© JUNGE FREIHEIT Verlag GmbH & Co. www.jungefreiheit.de 42/04 08. Oktober 2004

Meldungen

Eine im Stolz verletzte Türkei würde feindselig

PARIS. Der frühere französische Ministerpräsident Michel Rocard hat sich für einen EU-Beitritt der Türkei ausgesprochen. "Es gibt gewichtige Gründe wirtschaftlicher, kultureller und strategischer Natur dafür", erklärte der sozialistische EU-Parlamentarier dem Wiener Magazin Profil. "Der Wille zum säkularen Staat ist eines der Charakteristika der EU. Wir würden unsere eigenen Regeln verletzen, wenn wir der Türkei den Eintritt verwehrten, weil sie moslemisch ist", meinte das Mitglied der Unabhängigen Türkei-Kommission. Ein Türkei-Beitritt würde stabilisierend auf die erdölreichen Nachbarländer wirken. Dies sei "eine Frage unserer Lebensversicherung. Da muß man in Zeiträumen von 20, 30 Jahren denken". Bei einer Ablehnung des Beitritts "würde es zu einer Zuspitzung der Spannungen und der Ablehnung des Westens in der Region kommen. Eine in ihrem Stolz verletzte Türkei würde feindselig werden", warnte Rocard. "Die Schaffung eines resolut antichristlichen und antiwestlichen türkischsprachigen Blocks wäre zu befürchten.
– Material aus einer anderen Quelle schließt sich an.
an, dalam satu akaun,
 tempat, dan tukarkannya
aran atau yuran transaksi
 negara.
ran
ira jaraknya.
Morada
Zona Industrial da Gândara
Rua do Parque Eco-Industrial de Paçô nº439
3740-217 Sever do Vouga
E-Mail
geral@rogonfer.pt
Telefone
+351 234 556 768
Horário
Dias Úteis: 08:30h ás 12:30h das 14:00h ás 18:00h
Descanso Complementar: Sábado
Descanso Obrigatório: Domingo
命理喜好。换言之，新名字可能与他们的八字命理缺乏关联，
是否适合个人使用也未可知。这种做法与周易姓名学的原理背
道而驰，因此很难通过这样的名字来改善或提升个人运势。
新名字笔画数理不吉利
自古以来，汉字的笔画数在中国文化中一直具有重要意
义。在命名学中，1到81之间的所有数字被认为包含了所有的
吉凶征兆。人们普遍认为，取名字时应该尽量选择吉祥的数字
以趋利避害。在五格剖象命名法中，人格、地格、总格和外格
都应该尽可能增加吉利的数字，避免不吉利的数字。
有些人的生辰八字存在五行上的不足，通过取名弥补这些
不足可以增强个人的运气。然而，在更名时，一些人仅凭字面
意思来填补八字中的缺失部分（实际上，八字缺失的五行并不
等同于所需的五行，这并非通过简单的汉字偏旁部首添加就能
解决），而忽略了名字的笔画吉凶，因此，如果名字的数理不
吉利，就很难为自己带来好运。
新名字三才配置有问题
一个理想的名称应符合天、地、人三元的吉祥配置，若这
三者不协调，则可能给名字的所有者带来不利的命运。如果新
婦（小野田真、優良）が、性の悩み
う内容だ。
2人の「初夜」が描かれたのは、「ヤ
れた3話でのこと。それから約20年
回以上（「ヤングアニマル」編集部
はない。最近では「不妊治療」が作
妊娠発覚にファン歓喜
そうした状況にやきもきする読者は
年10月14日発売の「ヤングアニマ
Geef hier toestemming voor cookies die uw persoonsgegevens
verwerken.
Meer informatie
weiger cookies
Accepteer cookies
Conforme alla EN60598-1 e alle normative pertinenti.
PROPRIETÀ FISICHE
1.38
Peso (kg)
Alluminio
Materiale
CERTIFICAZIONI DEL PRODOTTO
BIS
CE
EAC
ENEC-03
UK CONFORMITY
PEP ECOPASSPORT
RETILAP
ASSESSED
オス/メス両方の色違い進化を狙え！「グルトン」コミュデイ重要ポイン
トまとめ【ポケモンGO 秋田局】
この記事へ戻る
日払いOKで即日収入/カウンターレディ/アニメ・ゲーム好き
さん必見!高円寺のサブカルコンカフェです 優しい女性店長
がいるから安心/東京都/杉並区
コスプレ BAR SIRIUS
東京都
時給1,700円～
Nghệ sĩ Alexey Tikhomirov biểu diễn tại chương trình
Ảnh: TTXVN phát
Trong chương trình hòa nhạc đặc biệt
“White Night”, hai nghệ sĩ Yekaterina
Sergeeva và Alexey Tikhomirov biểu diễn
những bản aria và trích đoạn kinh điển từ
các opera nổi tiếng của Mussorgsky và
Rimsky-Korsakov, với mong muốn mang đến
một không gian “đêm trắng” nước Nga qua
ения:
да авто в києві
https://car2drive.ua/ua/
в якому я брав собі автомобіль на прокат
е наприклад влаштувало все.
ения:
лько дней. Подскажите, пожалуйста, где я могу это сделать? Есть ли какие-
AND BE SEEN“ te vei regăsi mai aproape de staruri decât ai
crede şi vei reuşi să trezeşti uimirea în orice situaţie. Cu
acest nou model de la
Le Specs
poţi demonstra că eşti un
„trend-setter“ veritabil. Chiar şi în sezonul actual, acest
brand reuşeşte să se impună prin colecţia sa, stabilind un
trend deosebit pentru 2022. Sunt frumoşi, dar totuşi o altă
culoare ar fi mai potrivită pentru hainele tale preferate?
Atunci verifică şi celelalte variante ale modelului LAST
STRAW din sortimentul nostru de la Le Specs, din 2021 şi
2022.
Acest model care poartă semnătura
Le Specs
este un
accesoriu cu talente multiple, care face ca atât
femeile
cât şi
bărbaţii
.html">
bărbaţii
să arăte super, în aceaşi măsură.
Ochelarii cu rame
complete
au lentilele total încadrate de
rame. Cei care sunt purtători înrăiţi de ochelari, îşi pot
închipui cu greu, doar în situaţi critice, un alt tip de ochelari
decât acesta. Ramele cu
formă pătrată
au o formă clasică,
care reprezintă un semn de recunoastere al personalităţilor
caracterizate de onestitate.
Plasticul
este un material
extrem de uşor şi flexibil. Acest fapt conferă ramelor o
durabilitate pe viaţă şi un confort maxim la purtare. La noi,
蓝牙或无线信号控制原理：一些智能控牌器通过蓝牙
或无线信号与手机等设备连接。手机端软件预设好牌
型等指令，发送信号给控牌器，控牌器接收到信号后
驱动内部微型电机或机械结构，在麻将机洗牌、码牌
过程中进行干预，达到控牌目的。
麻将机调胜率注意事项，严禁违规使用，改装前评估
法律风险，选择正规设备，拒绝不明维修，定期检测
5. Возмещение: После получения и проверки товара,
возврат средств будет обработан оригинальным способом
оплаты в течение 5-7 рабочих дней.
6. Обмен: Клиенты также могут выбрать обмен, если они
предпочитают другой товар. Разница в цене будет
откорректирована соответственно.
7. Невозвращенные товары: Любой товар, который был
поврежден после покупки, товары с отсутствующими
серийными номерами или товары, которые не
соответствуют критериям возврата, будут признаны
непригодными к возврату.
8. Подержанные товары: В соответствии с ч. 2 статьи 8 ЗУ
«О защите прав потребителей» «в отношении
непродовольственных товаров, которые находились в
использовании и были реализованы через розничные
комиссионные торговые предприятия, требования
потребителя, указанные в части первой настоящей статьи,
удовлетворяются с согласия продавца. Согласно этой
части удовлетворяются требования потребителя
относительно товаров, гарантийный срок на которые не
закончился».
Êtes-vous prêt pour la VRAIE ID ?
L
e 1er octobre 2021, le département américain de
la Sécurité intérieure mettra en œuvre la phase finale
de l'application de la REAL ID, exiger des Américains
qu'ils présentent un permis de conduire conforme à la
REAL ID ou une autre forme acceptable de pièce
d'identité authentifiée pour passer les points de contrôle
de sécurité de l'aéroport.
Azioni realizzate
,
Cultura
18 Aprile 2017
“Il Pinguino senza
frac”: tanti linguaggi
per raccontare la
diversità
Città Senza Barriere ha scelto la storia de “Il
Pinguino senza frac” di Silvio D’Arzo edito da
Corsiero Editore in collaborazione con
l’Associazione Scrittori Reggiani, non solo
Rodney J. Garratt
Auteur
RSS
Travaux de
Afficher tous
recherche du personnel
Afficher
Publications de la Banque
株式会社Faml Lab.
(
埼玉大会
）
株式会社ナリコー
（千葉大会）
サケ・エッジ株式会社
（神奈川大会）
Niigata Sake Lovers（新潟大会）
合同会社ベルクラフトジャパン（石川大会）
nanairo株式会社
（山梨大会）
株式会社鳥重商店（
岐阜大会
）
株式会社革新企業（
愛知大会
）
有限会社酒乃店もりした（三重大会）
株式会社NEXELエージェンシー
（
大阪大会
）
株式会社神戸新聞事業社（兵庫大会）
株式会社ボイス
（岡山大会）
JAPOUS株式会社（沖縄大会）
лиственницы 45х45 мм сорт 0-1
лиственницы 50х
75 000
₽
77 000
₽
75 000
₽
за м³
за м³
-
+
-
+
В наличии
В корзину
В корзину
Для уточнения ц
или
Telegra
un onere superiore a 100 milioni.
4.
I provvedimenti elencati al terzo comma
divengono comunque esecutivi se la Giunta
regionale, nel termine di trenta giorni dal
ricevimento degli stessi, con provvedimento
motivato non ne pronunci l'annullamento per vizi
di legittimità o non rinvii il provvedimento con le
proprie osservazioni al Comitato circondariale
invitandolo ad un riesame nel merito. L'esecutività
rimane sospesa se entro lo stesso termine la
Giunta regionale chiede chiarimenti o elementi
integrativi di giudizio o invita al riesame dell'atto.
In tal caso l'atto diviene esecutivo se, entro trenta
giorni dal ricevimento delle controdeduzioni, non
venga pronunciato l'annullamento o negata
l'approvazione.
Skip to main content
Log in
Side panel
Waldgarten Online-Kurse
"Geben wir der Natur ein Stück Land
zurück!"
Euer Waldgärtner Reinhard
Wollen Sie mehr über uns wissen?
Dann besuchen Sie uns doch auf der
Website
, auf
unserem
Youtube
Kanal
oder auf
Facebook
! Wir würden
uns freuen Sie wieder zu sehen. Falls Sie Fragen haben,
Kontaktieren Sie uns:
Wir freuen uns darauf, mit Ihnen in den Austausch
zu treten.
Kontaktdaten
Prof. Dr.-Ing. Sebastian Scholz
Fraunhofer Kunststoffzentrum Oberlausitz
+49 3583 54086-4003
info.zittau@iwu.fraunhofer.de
Zuallererst würde sich aber wahrscheinlich der Zorn der Kurden entladen. Sie sind innerhalb der türkischen Bevölkerung am stärksten für die EU-Mitgliedschaft, weil dadurch ihre Minderheitenrechte garantiert würden."

 

Türkei-Debatte: Streit über das Wesen der EU

PRAG. Der tschechische Präsident Václav Klaus hat die derzeitige Debatte über den EU-Beitritt der Türkei als "falsch" charakterisiert. Die Debatte mache keinen Unterschied zwischen den Begriffen Europa und EU, schrieb der rechtsliberale Ex-Premier in der tschechischen Zeitung Pravo. Jene, die die EU als eine ambitionierte, mit einer "Delors-Maastricht-Verfassung" ausgestattete Union haben wollten, sagten logischerweise Nein zur Türkei. Jene, die sich eine EU als Konglomerat von befreundeten, maximal kooperierenden und einander nahen Staaten wünschten, sagten logischerweise Ja. "Der Streit über die Türkei ist kein Streit über die Türkei. Es handelt sich um einen Streit über den Charakter, die Gestalt und das Wesen der EU. Man sollte es laut sagen und sich nicht so gebärden, als ob es um etwas anderes geht."

 

"Das französische Volk wird mitreden"

STRASSBURG. Der französische Präsident Jacques Chirac hat sich für eine Volksabstimmung über den EU-Beitritt der Türkei ausgesprochen. "Das französische Volk wird mitreden", erklärte Chirac anläßlich seiner Gespräche mit Bundeskanzler Gerhard Schröder in Straßburg. Dazu solle die französische Verfassung geändert werden. Er habe seine Regierung beauftragt, die notwendigen rechtlichen Schritte zu prüfen. Das für 2005 geplante Referendum in Frankreich über die EU-Verfassung habe dagegen "nichts mit der Türkei zu tun", betonte. Chirac befürwortet den Türkei-Beitritt, die Mehrheit in seiner Partei UMP ist hingegen skeptisch eingestellt.